Hoje, eu e essas duas amigas nos dividimos em três cidades: São Paulo, Curitiba e Florianópolis, onde fizemos faculdade juntas. Não nos aproximamos logo no começo do curso. Foi uma amizade desenvolvida aos poucos. Demorou a engrenar. Eu tinha expectativas altas sobre as amizades para a vida toda que faria durante a graduação. Não só porque ali era o lugar onde poderia conhecer gente com gostos parecidos, aspirações em comum. Tinha um exemplo em casa. A minha mãe mantém amizades iniciadas na juventude. A faculdade seria a minha grande chance de ter isso.
*
Não chegamos a morar juntas. Quer dizer, não estou considerando o tempo que passei na casa delas de forma provisória. Em Floripa, na casa de uma, antes de encontrar um quarto para alugar no último semestre da faculdade. Em São Paulo, na casa de outra, justo antes de me mudar para Curitiba. Não somos um trio. Ficamos próximas. Continuamos. Cada vez mais próximas, com mais afinidades. Quinze anos atrás entramos no curso de jornalismo e cada uma largou a profissão à sua própria maneira. Relacionamentos começaram e terminaram. Um continuou. Mudamos de cidade e de país. Voltamos. A relação de amizade foi rearranjada um par de vezes.
A distância geográfica que nos separa é também virtual. Aos vinte e pouquinhos, nos víamos praticamente todos os dias, sem precisar combinar os encontros. A vida de então proporcionava toda uma convivência de sair para festa com uma, ver novela na casa da outra, passar quarenta minutos juntas na fila com as duas, esperando para almoçar no restaurante universitário. Difícil transpor tudo isso para o online. Não trocamos e-mails como as personagens de Sally Rooney, nem como personagens de Meg Cabot (eu adoro aquele livro em que um cara do TI decide invadir a privacidade alheia e acompanhar por meses a troca de mensagens de duas amigas pelo sistema da firma). No máximo, fazemos ligações interurbanas como se estivéssemos batendo papo no telefone de parede na cozinha de casa.

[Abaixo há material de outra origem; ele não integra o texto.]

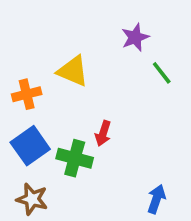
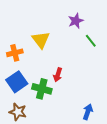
yellow triangle: (73, 71) -> (41, 40), turned 30

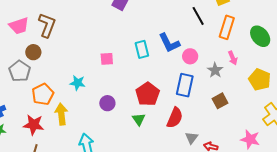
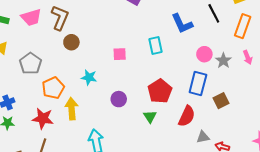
blue L-shape: (169, 43) -> (182, 24), moved
brown circle: (33, 52) -> (71, 42), moved
gray star: (215, 70) -> (223, 61), moved
brown square: (220, 101) -> (221, 101), moved
gray triangle: (192, 138) -> (203, 137), turned 40

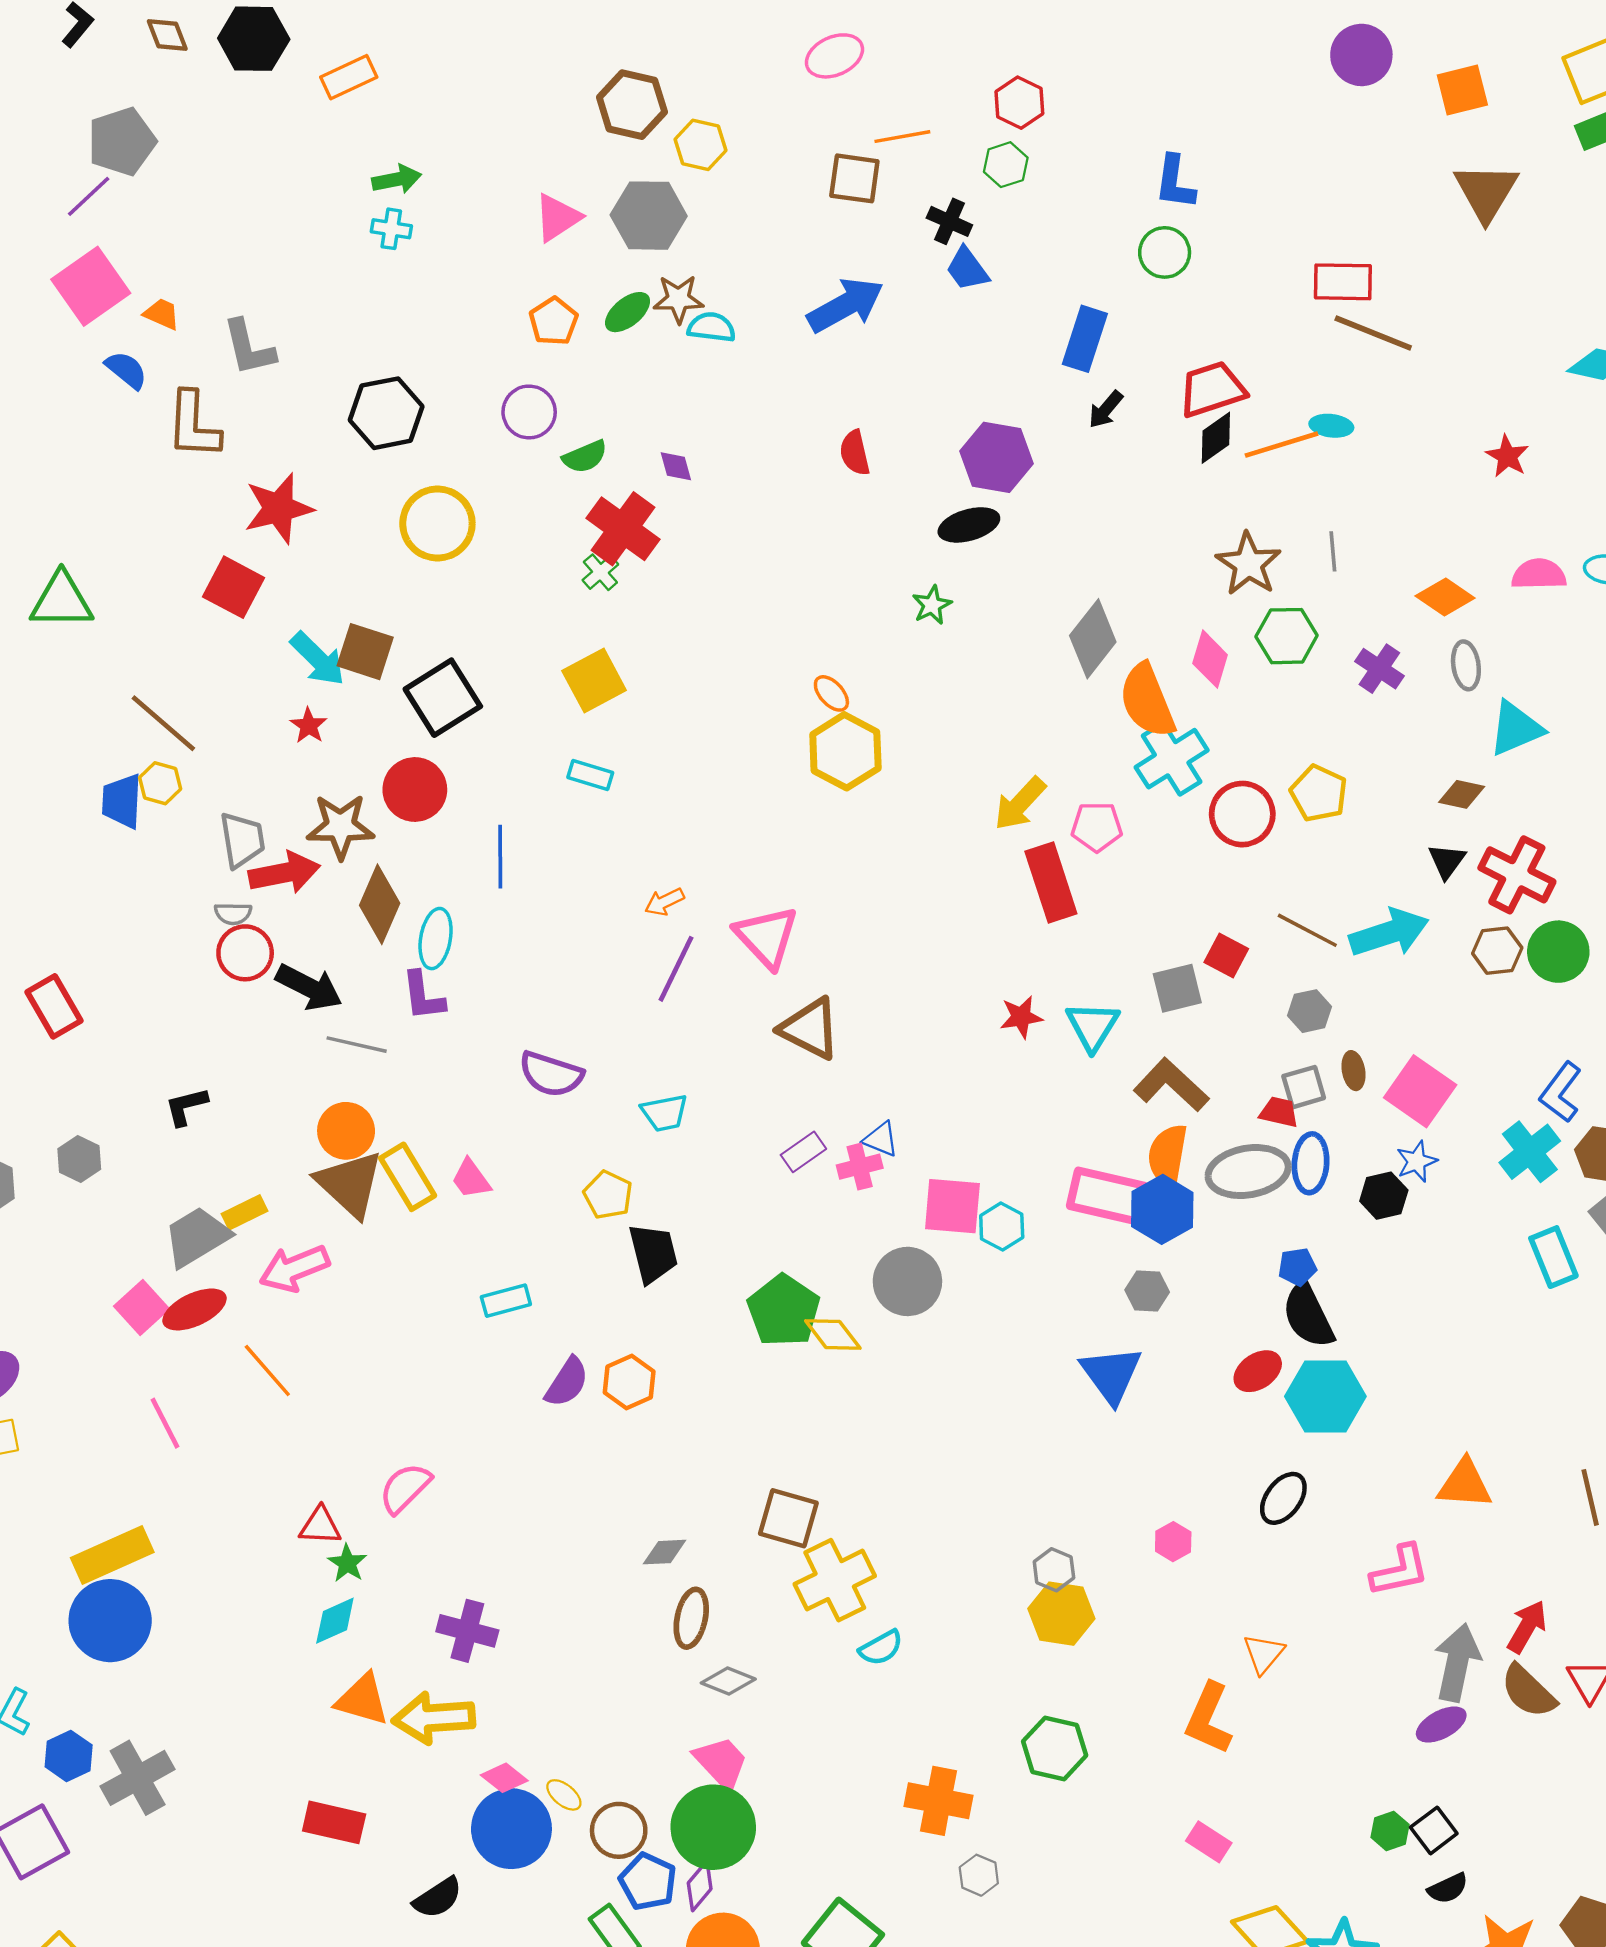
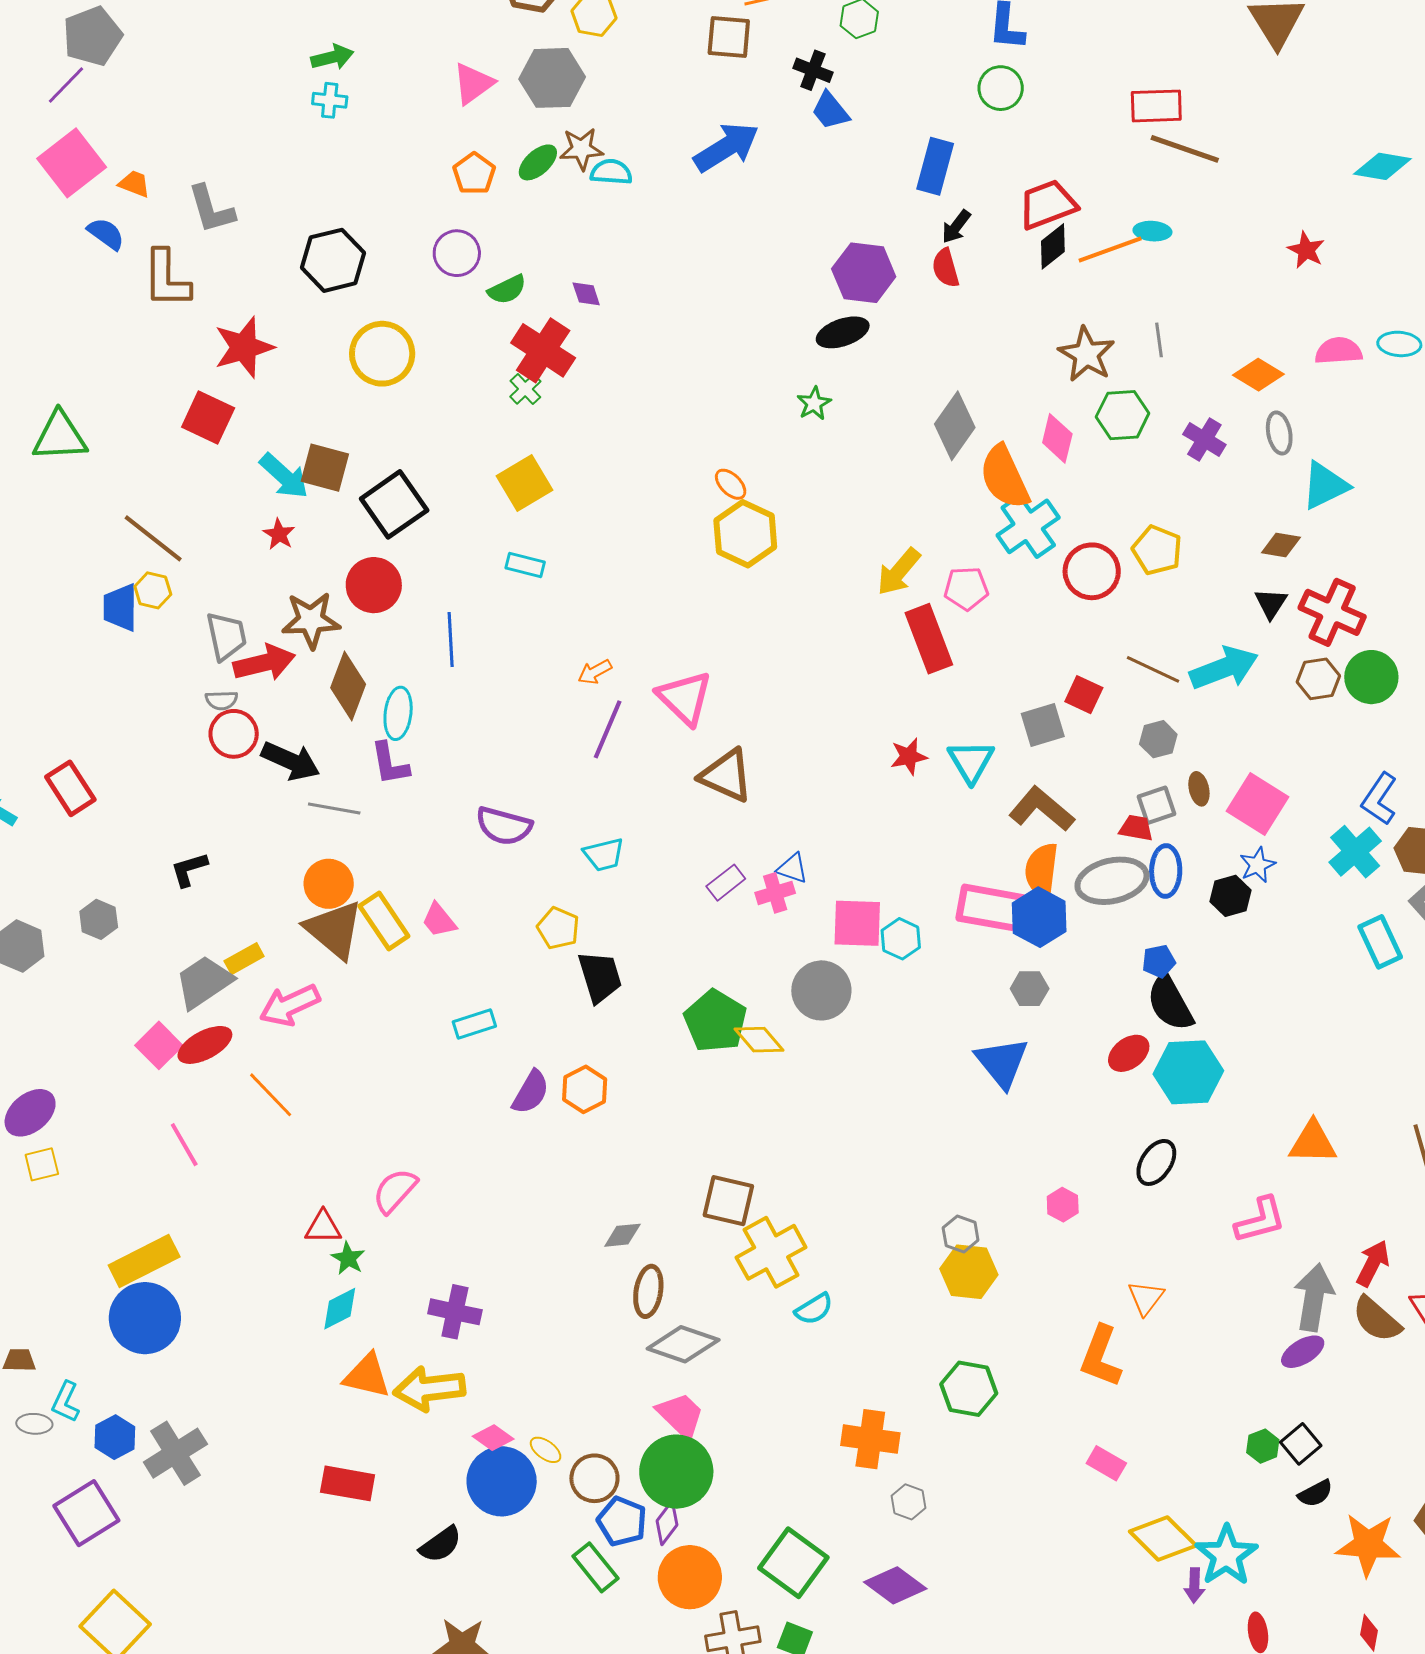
red semicircle: (855, 453) -> (946, 268), moved
gray diamond: (728, 1681) -> (683, 1344), size x1.5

Na leitura de Belo mundo, onde você está, observei como as amizades podem evoluir. O que tenho com essas duas amigas é uma relação de familiaridade. Futuras amigas da velha guarda. Nos conhecemos num período de transformações. Observamos uma à outra no início da vida adulta. Assistimos de perto ao amadurecimento de cada uma. Acompanhamos o processo de nos tornarmos quem somos agora.
*
Finais de semana prolongados são curtos para dar conta de entender o que mudou na gente, o que continuou igual. Um intensivão de convivência. Tardes arrastadas com conversas para esgotar toda a camada superficial de assuntos pendentes. Até que essa barreira é ultrapassada e surgem os temas difíceis, antes evitados. É uma tentativa de antecipar as conversas que vamos querer ter nas próximas semanas. Bem que eu queria ter falado disso quando a gente tava junta. Aquilo que ia me deixar com vontade de marcar uma cerveja depois do trabalho só pra dar uma desabafada. Chegar dizendo: sabe o que eu tava pensando essa semana? Sabe o que eu tava pensando nos últimos dois anos?
*
Mais para o final do livro da Sally Rooney, Eileen e Alice se reencontram na casa de frente para o mar em que Alice está morando. É uma quebra no ritmo na leitura. São alguns capítulos seguidos em que as protagonistas estão interagindo em jantares, passeios, momentos de ócio. Senti falta das trocas de e-mails, já estava acostumada aos devaneios incomuns nas amizades que conheço de perto.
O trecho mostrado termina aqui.